Again pick a question that you solved earlier in the semester, and solve this problem again, but this time using Polars instead of Pandas.

Deliverables

Again pick a question that you solved earlier in the semester, and solve this problem again, but this time using Polars instead of Pandas.
Be sure to document your work from Question 5, using some comments and insights about your work.

Submitting your Work

Please make sure that you added comments for each question, which explain your thinking about your method of solving each question. Please also make sure that your work is your own work, and that any outside sources (people, internet pages, generating AI, etc.) are cited properly in the project template.

Congratulations! Assuming you’ve completed all the above questions, you are learning to apply your web scraping knowledge effectively!

Prior to submitting your work, you need to put your work into the project template, and re-run all of the code in your Jupyter notebook and make sure that the results of running that code is visible in your template. Please check the detailed instructions on how to ensure that your submission is formatted correctly. To download your completed project, you can right-click on the file in the file explorer and click 'download'.

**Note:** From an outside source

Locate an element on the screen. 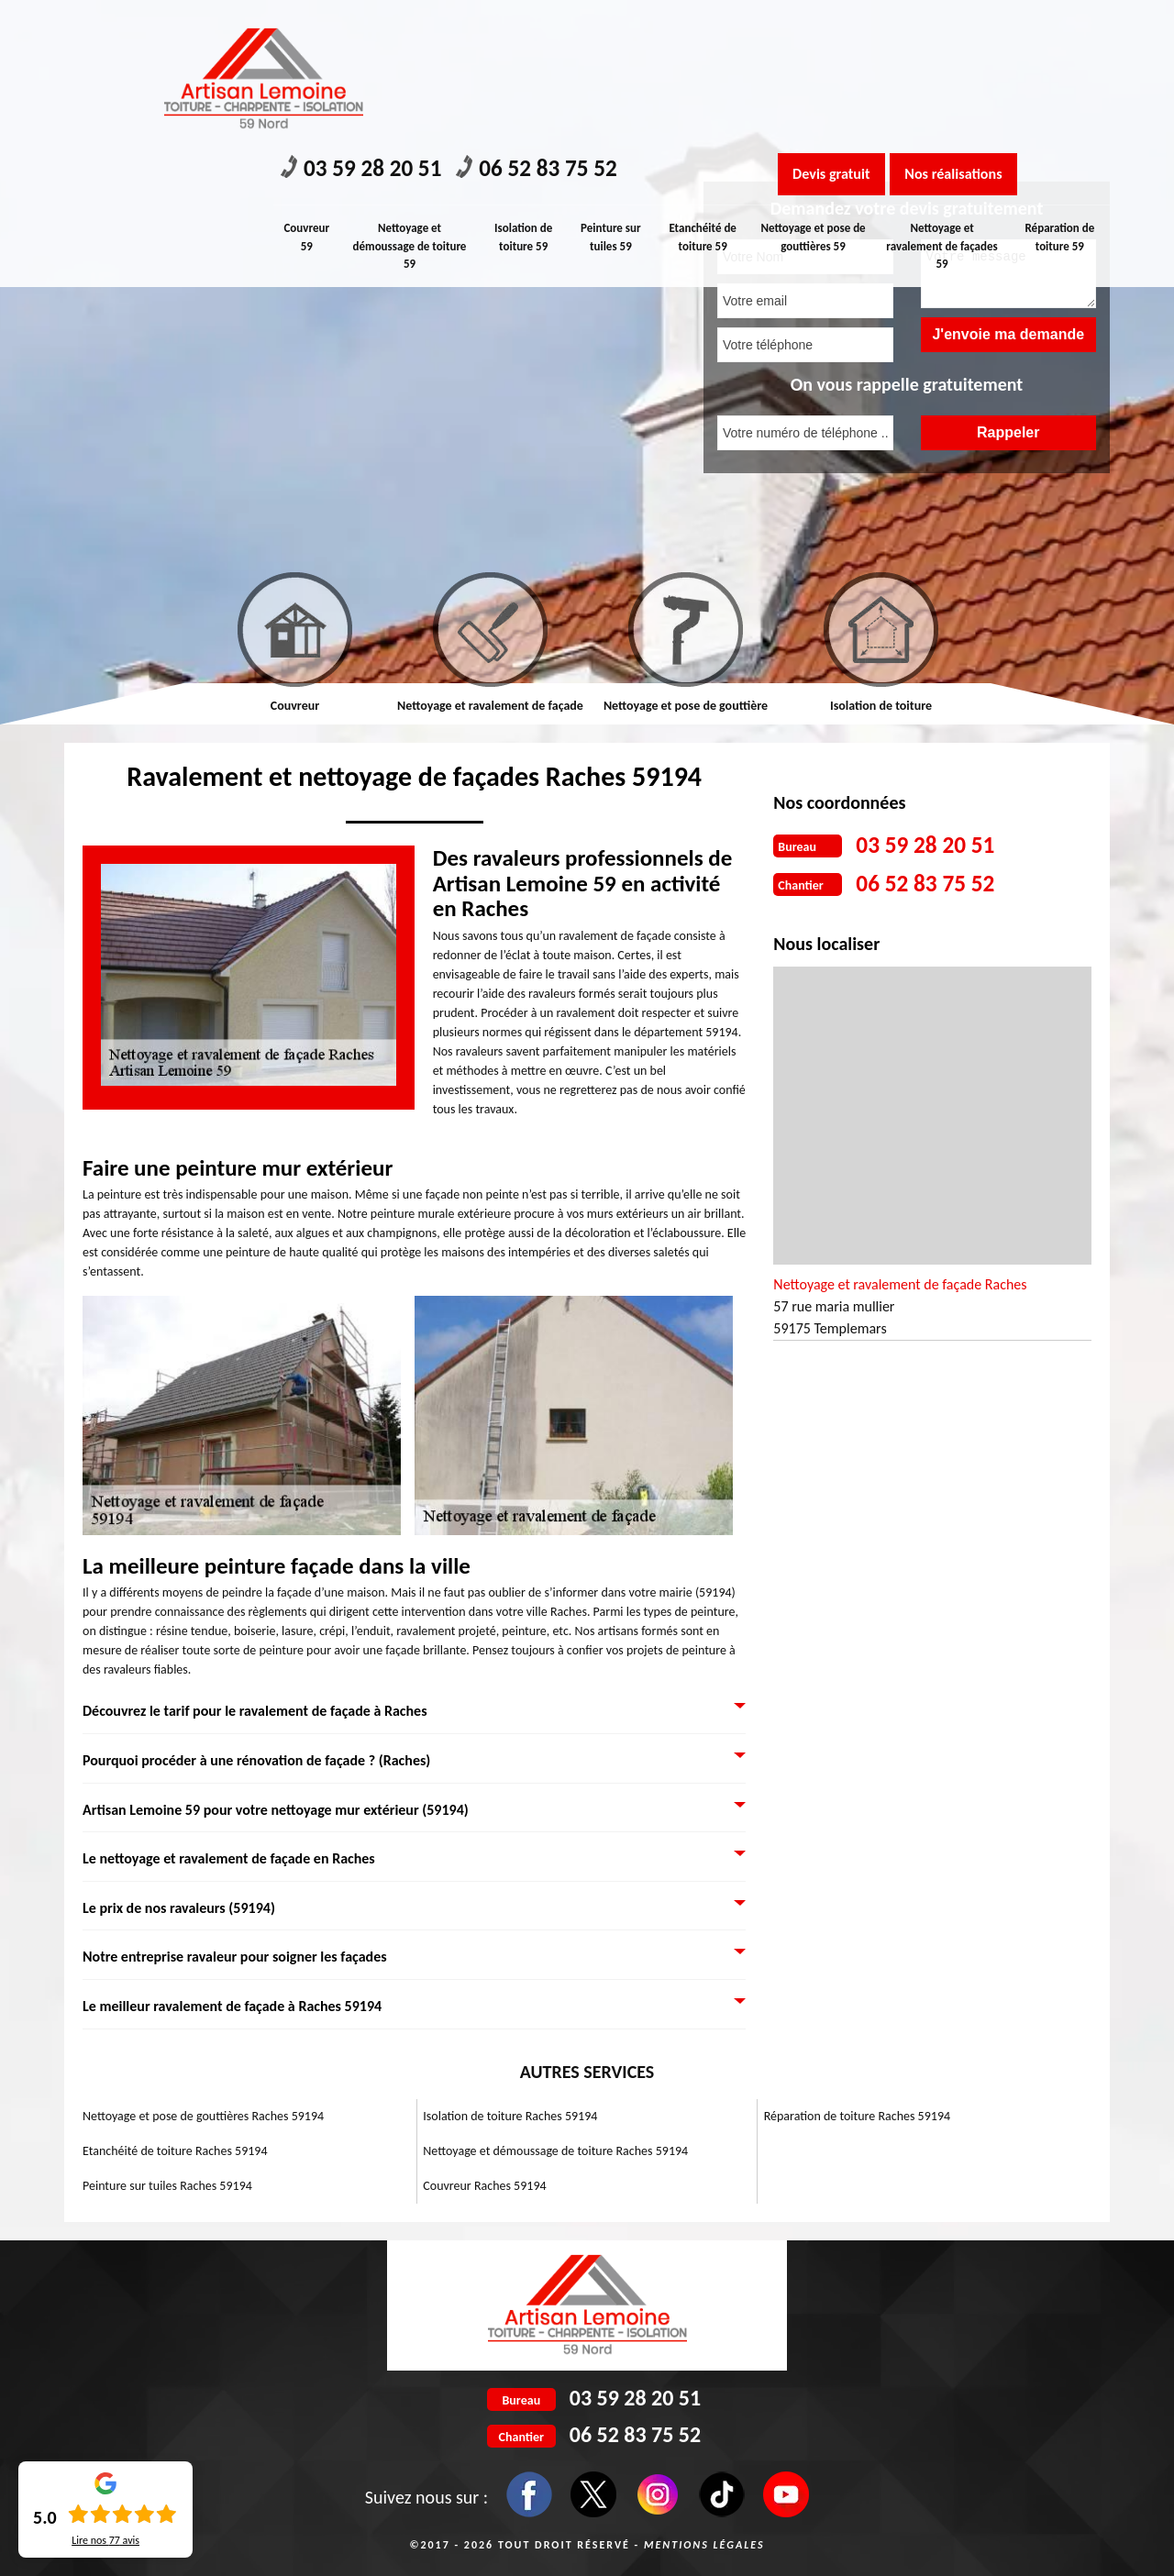 The image size is (1174, 2576). Réparation de toiture Raches 59194 is located at coordinates (857, 2116).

Once you upload your submission to Gradescope, make sure that everything appears as you would expect to ensure that you don’t lose any points. We hope your first project with us went well, and we look forward to continuing to learn with you on future projects!!

Items to submit

firstname_lastname_project13.ipynb

It is necessary to document your work, with comments about each solution. All of your work needs to be your own work, with citations to any source that you used. Please make sure that your work is your own work, and that any outside sources (people, internet pages, generating AI, etc.) are cited properly in the project template.

You must double check your .ipynb after submitting it in gradescope. A very common mistake is to assume that your .ipynb file has been rendered properly and contains your code, markdown, and code output even though it may not.

Please take the time to double check your work. See here for instructions on how to double check this.

You will not receive full credit if your .ipynb file does not contain all of the information you expect it to, or if it does not render properly in Gradescope. Please ask a TA if you need help with this.